Reputation: 617

Convert bytes to bits in python

I am working with Python3.2. I need to take a hex stream as an input and parse it at bit-level. So I used

bytes.fromhex(input_str)

to convert the string to actual bytes. Now how do I convert these bytes to bits?

Upvotes: 54

Answers (14)

ZenCodr

Reputation: 1175

using python format string syntax

>>> mybyte = bytes.fromhex("1F") # mybyte = b'\x1f'
>>> myhex = mybyte.hex() # myhex = '1f'
>>> myint = int(myhex, 16) # myint = 31
>>> binary_string = "{:08b}".format(myint) # binary_string = '00011111'
>>> print(binary_string)
00011111

Byte objects (b'\x1f') have a .hex() method, which returns a normal string made up of characters '0' to 'F'. Using this plain string, we then convert it to an int, using the int() function that takes a string as input, and also that it's a base 16 string (because hex is base 16).

So then we have a normal int, that we want to represent as binary. The next step is we make a new string, using the python string formatting mini-language to apply formatting to that integer so it looks like a binary string.

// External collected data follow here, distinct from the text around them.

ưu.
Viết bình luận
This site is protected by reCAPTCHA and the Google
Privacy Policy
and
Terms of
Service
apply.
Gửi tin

The "{:08b}".format(myint) line is where the magic happens. The {:08b} uses the Format Specification Mini-Language format_spec. Specifically it's using the width and the type parts of the format_spec syntax. The 8 sets width to 8, and the 0 before the 8 tells it to pad with zeros (this is how we get the nice 000 padding), and the b sets the type to binary.

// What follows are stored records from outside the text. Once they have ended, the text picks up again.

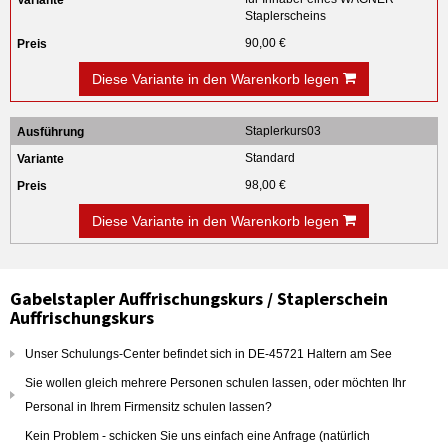
Staplerscheins
90,00 €
Diese Variante in den Warenkorb legen
Staplerkurs03
Standard
98,00 €
Diese Variante in den Warenkorb legen
Gabelstapler Auffrischungskurs / Staplerschein
Auffrischungskurs
Unser Schulungs-Center befindet sich in DE-45721 Haltern am See
Sie wollen gleich mehrere Personen schulen lassen, oder möchten Ihr
Personal in Ihrem Firmensitz schulen lassen?
Kein Problem - schicken Sie uns einfach eine Anfrage (natürlich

I prefer this method over the bin() built-in function because using a format string gives a lot more flexibility. This fact is even mentioned in the official python docs as part of the bin() docs. The docs suggest to use a format string if you want more flexibility.

Upvotes: 17

Kent

Reputation: 1

For Python 3.6+ or newer, you can first convert the hex string to integer using int(input_str, 16). Then use f-strings format to convert the integer to bit string.

>>> input_str = b'1a'
>>> f'{int(input_str, 16):b}'
'11010'

The width specifier can be used to set the length of the output bit string if the length of the output is less than the specified width:

>>> f'{int(input_str, 16):08b}'
'00011010'

>>> len_in_bits = 8
>>> f'{int(input_str, 16):0{len_in_bits}b}'
'00011010'

Upvotes: 0

Hunaphu

Reputation: 700

Q: How convert bytes to bits / string of bits?

A:

b = ''.join(f'{z:08b}' for z in x)

Replace ''.join(.) with [.] for the bit representations. This answers preserves the size so each byte takes 8 bits and the output is 8 * nbytes long.

Example:

print(''.join(f'{z:08b}' for z in b'DECADE'))
# output: 010001000100010101000011010000010100010001000101
# len(output) is 48 == len('DECADE') * 8

Upvotes: 2

Erotemic

Reputation: 5248

I came across this answer when looking for a way to convert an integer into a list of bit positions where the bitstring is equal to one. This becomes very similar to this question if you first convert your hex string to an integer like int('0x453', 16).

Now, given an integer - a representation already well-encoded in the hardware, I was very surprised to find out that the string variants of the above solutions using things like bin turn out to be faster than numpy based solutions for a single number, and I thought I'd quickly write up the results.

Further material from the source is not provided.